The design of the study.

3.6. Influencing factors in the application of (CBI) in EFL classrooms

This literature review aims to synthesize and analyze the key determinants that facilitate the effective integration of CBI within EFL instructional settings. Drawing from an extensive review of scholarly studies, five overarching factors have been identified as critical to the success of CBI in EFL contexts: individual learner factors, teacher-related factors, technological and resource factors, curriculum and pedagogical factors, and social and cultural factors.

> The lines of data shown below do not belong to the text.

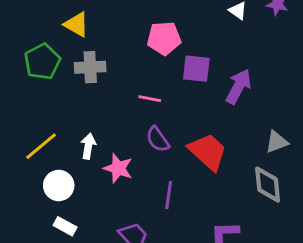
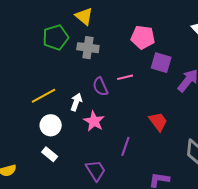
pink line: (150, 99) -> (125, 77), turned -35
purple semicircle: (158, 139) -> (100, 87), moved
red trapezoid: (208, 152) -> (158, 122), size x0.7

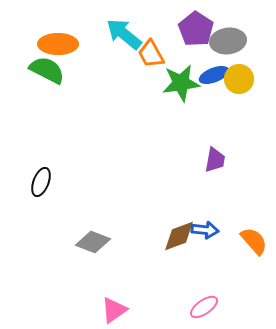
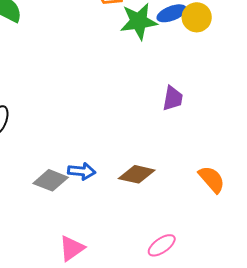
blue arrow: (205, 230) -> (82, 171), moved
brown diamond: (179, 236) -> (137, 174), turned 33

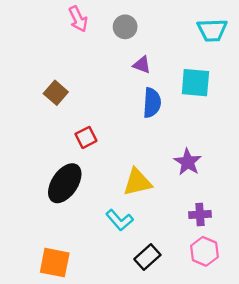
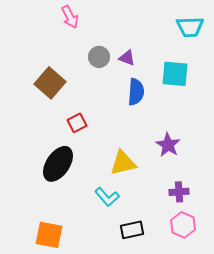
gray circle: (125, 27) -> (99, 57), moved
brown square: (56, 93) -> (50, 83), size x1.4
black rectangle: (147, 257) -> (132, 230), turned 30

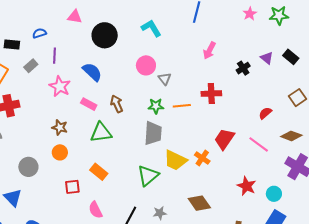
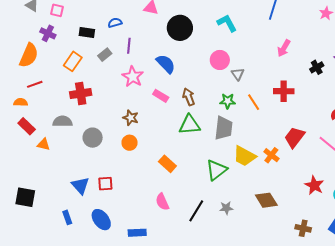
orange line: (182, 106) -> (254, 102), turned 60
green triangle: (101, 133) -> (190, 125), moved
gray circle: (28, 167) -> (93, 138), moved
red square: (72, 187) -> (105, 184), moved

3.6.1. Individual learner factors

The direct approach to CBI, where learners engage with corpus data autonomously, presents unique challenges. Abdel-Haq and Ali [7] found that some learners find corpus consultation daunting due to the sheer volume of data, and not all are predisposed to inductive learning. Moon and Oh [33] noted that learners' unfamiliarity with DDL and the cognitive demands of data analysis can impede effectiveness, particularly for lower-level learners who may benefit more from a guided approach. Li [42] emphasized that prior knowledge significantly influences the use of corpora and DDL. Luo and Liao [24] highlighted the importance of language proficiency and error types in CBI effectiveness. Al-Mahbashi et al. [8] pointed out that access to technology and familiarity with corpus use are essential for effective DDL. To address these challenges, the indirect approach to CBI, where teachers mediate corpus findings, might be more appropriate for some contexts, as it aligns with Boulton's [4] theory of scaffolding learner autonomy.

3.6.2. Teacher-related factors

Teacher training and familiarity with corpus tools are foundational for the successful integration of CBI. Çalışkan et al. [21] and Qoura et al. [39] stressed the importance of teacher training in corpus tool usage and activity design. Smirnova [32] cautioned against over-reliance on corpus data without adequate teacher guidance. Jamal et al. [25] found that teachers' decisions to incorporate CBI are influenced by student needs, curriculum design, and classroom organization. Lin [23] and Ma et al. [40] noted that without proper training, teachers may be less inclined to adopt corpus-based methods. The indirect approach to CBI, which relies on teacher mediation, might be more suitable in contexts where teacher training is limited, as it leverages the teacher's role in guiding learners through the corpus analysis process.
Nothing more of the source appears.